PACS costs versus savings analysis draws gloomy conclusions

May 9, 2007

Despite its well-documented clinical advantages, PACS is associated with disadvantages that include significant capital expenditures. In at least one setting documented in a recent paper, the full amount of anticipated savings failed to materialize.

Despite its well-documented clinical advantages, PACS is associated with disadvantages that include significant capital expenditures. In at least one setting documented in a recent paper, the full amount of anticipated savings failed to materialize.

"Theoretically, PACS should provide cost savings for large subspecialized departments, although it is possible that proposed savings may not be achieved," said Dr. Arra Suresh Reddy, a radiologist at Beth Israel Deaconess Medical Center and Harvard Medical School.

Reddy's paper (J Digit Imaging 2006;19 Suppl 1:66-71) analyzes the budget variance of Beth Israel's PACS implementation. He evaluated PACS costs and savings compared with the projected budget at the time of inception.

The facility achieved $214,460 in annual cost savings, mainly through supplies and salaries. Over five years, savings totaled $1,072,300.

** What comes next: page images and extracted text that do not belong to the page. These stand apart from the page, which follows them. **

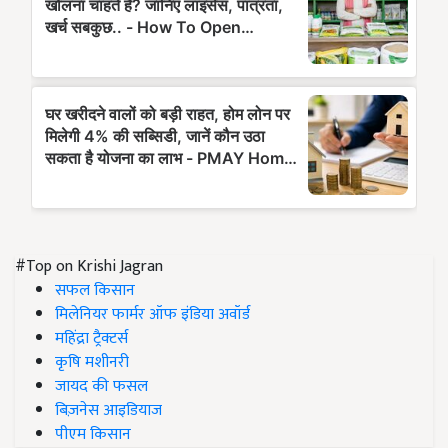
#Top on Krishi Jagran
सफल किसान
मिलेनियर फार्मर ऑफ इंडिया अवॉर्ड
महिंद्रा ट्रैक्टर्स
कृषि मशीनरी
जायद की फसल
बिज़नेस आइडियाज
पीएम किसान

"This was significantly less than the $2,943,750 projected savings expected," Reddy said.

This discrepancy is attributed to several factors, including unanticipated costs. Beth Israel experienced $162,685 in annual unanticipated costs, representing roughly 19% of the $852,660 in annual savings accrued through supply and salary savings. Ancillary or hidden costs can be quite large and can potentially offset proposed savings, Reddy said.

"To have this large amount of unanticipated costs means both the initial estimates by vendors and our own forecasting model were extremely flawed," he said.

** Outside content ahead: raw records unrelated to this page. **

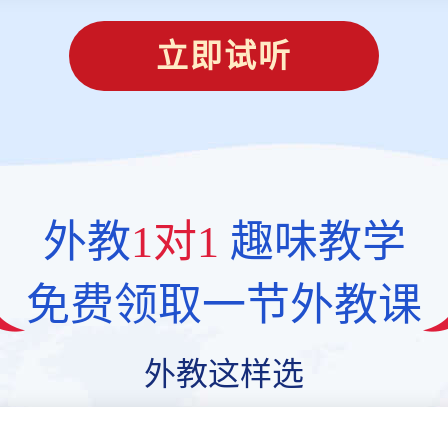
立即试听
外教
1对1
趣味教学
免费领取一节外教课
外教这样选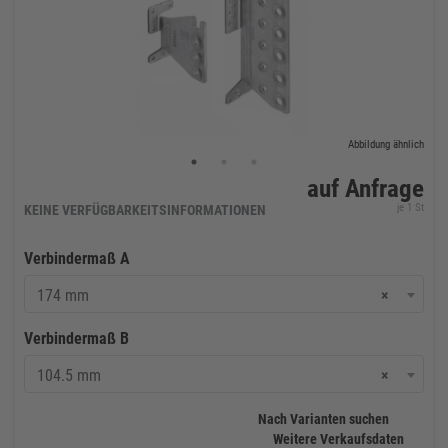
Abbildung ähnlich
auf Anfrage
je 1 St
KEINE VERFÜGBARKEITSINFORMATIONEN
Verbindermaß A
174 mm
×
Verbindermaß B
104.5 mm
×
Nach Varianten suchen
Weitere Verkaufsdaten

These unanticipated costs were for temporary workers ($40,684), information systems support ($44,310), and "other" ($77,691).

One suggestion from Reddy to limit the effect of variable costs is to compare spending versus budget on a regular basis. This would permit administrators to identify potential issues relatively early so timely corrective action can be taken.

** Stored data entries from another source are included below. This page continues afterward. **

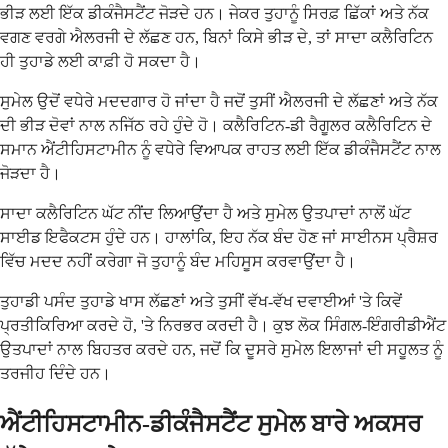
ਭੀੜ ਲਈ ਇੱਕ ਡੀਕੰਜੈਸਟੈਂਟ ਜੋੜਦੇ ਹਨ। ਜੇਕਰ ਤੁਹਾਨੂੰ ਸਿਰਫ਼ ਛਿੱਕਾਂ ਅਤੇ ਨੱਕ
ਵਗਣ ਵਰਗੇ ਐਲਰਜੀ ਦੇ ਲੱਛਣ ਹਨ, ਬਿਨਾਂ ਕਿਸੇ ਭੀੜ ਦੇ, ਤਾਂ ਸਾਦਾ ਕਲੈਰਿਟਿਨ
ਹੀ ਤੁਹਾਡੇ ਲਈ ਕਾਫ਼ੀ ਹੋ ਸਕਦਾ ਹੈ।
ਸੁਮੇਲ ਉਦੋਂ ਵਧੇਰੇ ਮਦਦਗਾਰ ਹੋ ਜਾਂਦਾ ਹੈ ਜਦੋਂ ਤੁਸੀਂ ਐਲਰਜੀ ਦੇ ਲੱਛਣਾਂ ਅਤੇ ਨੱਕ
ਦੀ ਭੀੜ ਦੋਵਾਂ ਨਾਲ ਨਜਿੱਠ ਰਹੇ ਹੁੰਦੇ ਹੋ। ਕਲੈਰਿਟਿਨ-ਡੀ ਰੈਗੂਲਰ ਕਲੈਰਿਟਿਨ ਦੇ
ਸਮਾਨ ਐਂਟੀਹਿਸਟਾਮੀਨ ਨੂੰ ਵਧੇਰੇ ਵਿਆਪਕ ਰਾਹਤ ਲਈ ਇੱਕ ਡੀਕੰਜੈਸਟੈਂਟ ਨਾਲ
ਜੋੜਦਾ ਹੈ।
ਸਾਦਾ ਕਲੈਰਿਟਿਨ ਘੱਟ ਨੀਂਦ ਲਿਆਉਂਦਾ ਹੈ ਅਤੇ ਸੁਮੇਲ ਉਤਪਾਦਾਂ ਨਾਲੋਂ ਘੱਟ
ਸਾਈਡ ਇਫੈਕਟਸ ਹੁੰਦੇ ਹਨ। ਹਾਲਾਂਕਿ, ਇਹ ਨੱਕ ਬੰਦ ਹੋਣ ਜਾਂ ਸਾਈਨਸ ਪ੍ਰੈਸ਼ਰ
ਵਿੱਚ ਮਦਦ ਨਹੀਂ ਕਰੇਗਾ ਜੋ ਤੁਹਾਨੂੰ ਬੰਦ ਮਹਿਸੂਸ ਕਰਵਾਉਂਦਾ ਹੈ।
ਤੁਹਾਡੀ ਪਸੰਦ ਤੁਹਾਡੇ ਖਾਸ ਲੱਛਣਾਂ ਅਤੇ ਤੁਸੀਂ ਵੱਖ-ਵੱਖ ਦਵਾਈਆਂ 'ਤੇ ਕਿਵੇਂ
ਪ੍ਰਤੀਕਿਰਿਆ ਕਰਦੇ ਹੋ, 'ਤੇ ਨਿਰਭਰ ਕਰਦੀ ਹੈ। ਕੁਝ ਲੋਕ ਸਿੰਗਲ-ਇੰਗਰੀਡੀਐਂਟ
ਉਤਪਾਦਾਂ ਨਾਲ ਬਿਹਤਰ ਕਰਦੇ ਹਨ, ਜਦੋਂ ਕਿ ਦੂਸਰੇ ਸੁਮੇਲ ਇਲਾਜਾਂ ਦੀ ਸਹੂਲਤ ਨੂੰ
ਤਰਜੀਹ ਦਿੰਦੇ ਹਨ।
ਐਂਟੀਹਿਸਟਾਮੀਨ-ਡੀਕੰਜੈਸਟੈਂਟ ਸੁਮੇਲ ਬਾਰੇ ਅਕਸਰ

"Also, we should have held vendors more accountable," he said.

Reddy said the radiology department chair and business manager both worked closely with the vendor to create the project budget.

"We believe it is just as important for vendors to be accurate with their estimates as it is for them to provide quality service," he said.

Although Beth Israel did have a signed contract holding vendor delivery costs to a specified amount, upgrades exceeded anticipated costs.

"Penalizing vendors financially for underestimating true costs could help institutions receive more accurate quotes," Reddy said.